La filosofia del tragico proposta da Filannino Indelicato comprende, come una delle principali tappe del percorso teoretico, la fase filologica che riguarda proprio l’esegesi delle tragedie. Nel terzo capitolo, Ermeneutica simbolica e filosofica del tragico. Dioniso nelle Baccanti di Euripide, il lettore s’imbatte in una lectio philosophica che, partendo dall’estrapolare (exegeomai) dello slancio ermeneutico, propone al lettore un’interpretazione del Dioniso delle Baccanti che vede nel dio un testimone dell’umana complessità, dei labirinti psichici e dell’universo simbolico-culturale in cui gli umani vivono (cfr. p. 157).
Tornando alla domanda precedente – Cosa si deve fare di Dioniso? –, l’autrice giunge all’essenza del dionisiaco che non è mai assenza di metron, hybris che il greco sapeva di non dover commettere, ma misura anche nell’estasi: «ed ecco che, al cuore del dionisiaco troviamo nient’altro che la saggezza sophrosyne, la moderatezza e la misura che preservano l’esercizio di phronesis. Tiresia afferma Dioniso non come dio della forza violenta, della costrizione sessuale e orgiastica, e questo lascia aperto, ancora una volta e senza sorprese, il tema dell’uno-molti, mostrando come anche l’invasione dionisiaca non si riduca al totale discioglimento dell’identità nell’alterità. L’identità, la capacità dio scelta, la misuratezza, sono in potenza dell’animo umano e questa non può essere distrutta o rovinata nemmeno dai riti bacchici» (p. 183).

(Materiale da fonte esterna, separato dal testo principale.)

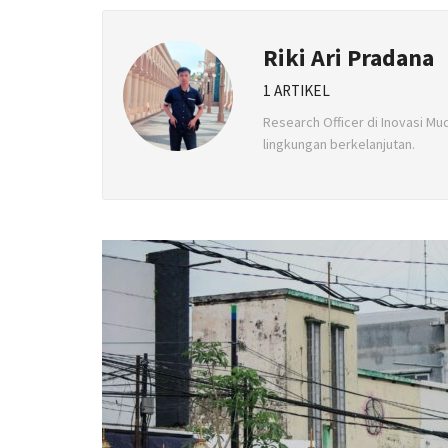
Riki Ari Pradana
1 ARTIKEL
Research Officer di Inovasi M
lingkungan berkelanjutan.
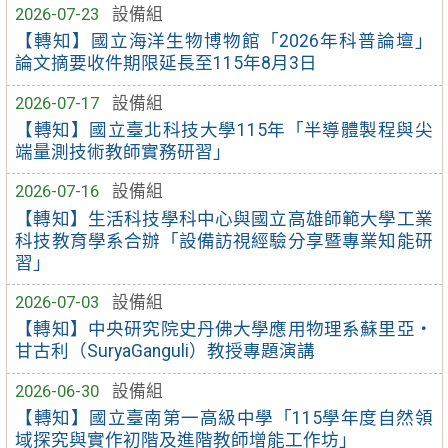
2026-07-23
設備組
【轉知】國立海洋生物博物館「2026年科普論壇」
論文摘要收件期限延長至115年8月3日
2026-07-17
設備組
【轉知】國立臺北科技大學115年「半導體製程與尖
端量測技術教師實務研習」
2026-07-16
設備組
【轉知】生活科技學科中心與國立高雄師範大學工業
科技教育學系合辦「設備訪視經驗分享暨專業知能研
習」
2026-07-03
設備組
【轉知】中央研究院史丹佛大學應用物理系蘇里亞・
甘古利（SuryaGanguli）教授專題演講
2026-06-30
設備組
【轉知】國立臺南第一高級中學「115學年度自然領
域探究與實作初階及進階教師增能工作坊」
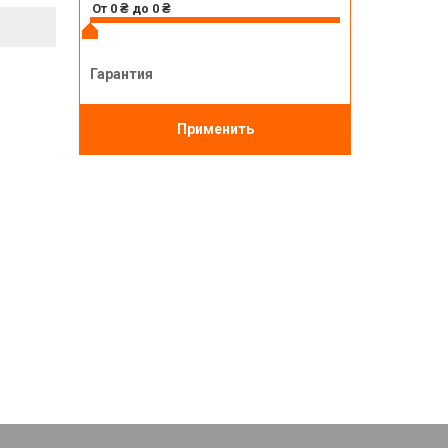
Гарантия
Применить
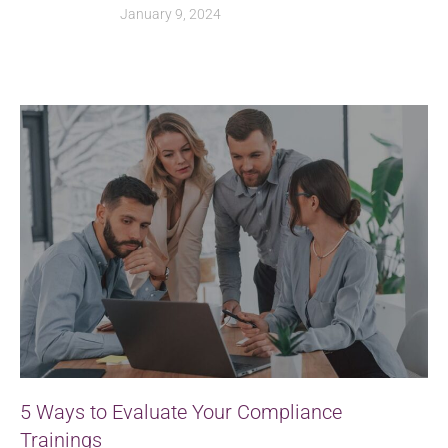
January 9, 2024
5 Ways to Evaluate Your Compliance
Trainings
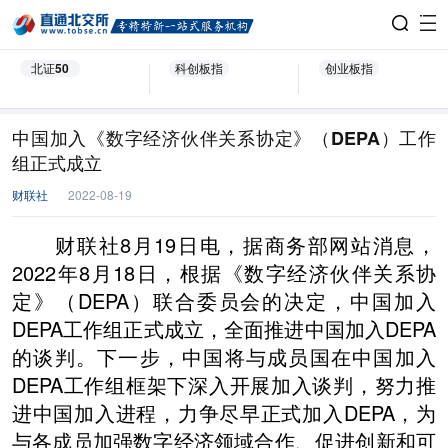
北证50
科创板指
创业板指
中国加入《数字经济伙伴关系协定》（DEPA）工作
组正式成立
财联社
2022-08-19
财联社8月19日电，据商务部网站消息，
2022年8月18日，根据《数字经济伙伴关系协
定》（DEPA）联合委员会的决定，中国加入
DEPA工作组正式成立，全面推进中国加入DEPA
的谈判。下一步，中国将与成员国在中国加入
DEPA工作组框架下深入开展加入谈判，努力推
进中国加入进程，力争尽早正式加入DEPA，为
与各成员加强数字经济领域合作、促进创新和可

In conclusione, la proposta dell’autrice costituisce un momento autentico di riflessione sull’importanza delle scienze umanistiche per la vita, laddove la filosofia del tragico si caratterizza, a tutti gli effetti, come realizzazione piena e traboccante di un sentiero di ricerca che viene edificato sul fondamento della complessità della vicenda umana e sulla contraddizione che la caratterizza Ab aeterno.